All types of taxes in the United Arab Emirates

Foreigners are taxed under a separate system, but there are a number of situations where the UAE tax system applies to them as well. Duty is not charged in cases where non-resident receive pension payments. Capital gains tax UAE, which was not received from the sale of the company, is also not taxed.

Payment according to the current taxation system is made in the following cases:

  1. Transfer of property. The rate depends on the UAE region. Both parties who enter into the transaction participate in the payment of the commission. Often the buyer is required to pay transfer fees.
  2. Real estate rentals. The amount of the fee varies from 2 to 10%. UAE tax depends on the region of the country, as well as the type of property (residential, commercial). In some cases, the citizens of the Emirates do not pay tax, and emigrants in the same situation pay it at a rate of 3%.
  3. Value Added Tax. VAT is paid at the rate of 5%. Businesses must undergo a mandatory registration procedure in the event that the income is more than 105 thousand dollars. If the profit is less than the established minimum, it is voluntary to be added to the register.

Foreigners can not do without the help of Arab law firms, consultants, accountants and other representatives. This is due to the fact that efforts must be made to avoid double taxation on both sides. It is difficult to understand a system that is confusing even in one’s own country, what to say about someone else’s?

Recommendations for foreign companies in the UAE

Transferring your organization to another country is always a complicated process. The procedure consists of many stages, starting with the registration of enterprises. The task of entrepreneurs who have decided to take this step is to prepare for future changes and UAE tax as much as possible.

First of all, it is recommended to make a plan of action. This will allow you to use your resources correctly and avoid additional costs. Planning includes the distribution of tasks and partial outsourcing of management. This way you can achieve results faster.

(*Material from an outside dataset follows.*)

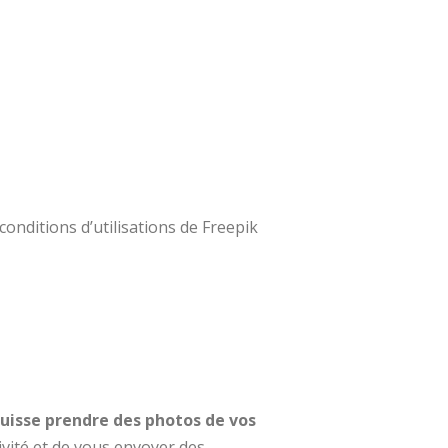
 conditions d’utilisations de Freepik
puisse prendre des photos de vos
ivité et de vous envoyer des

You can get answers to your questions and clarify the requirements for foreign companies on your own. It is enough to read the contents of 

Investment programs allow you to get a second citizenship for making an investment. Requirements for foreign investors vary, so it’s worth taking the time to study the conditions and requirements for applicants for a second passport

Official citizenship will allow benefiting from the favorable taxation system, which is designed for citizens of the country. In addition, the investor will have the opportunity to avoid obtaining visa documents to visit other states of the European Union or the Schengen area.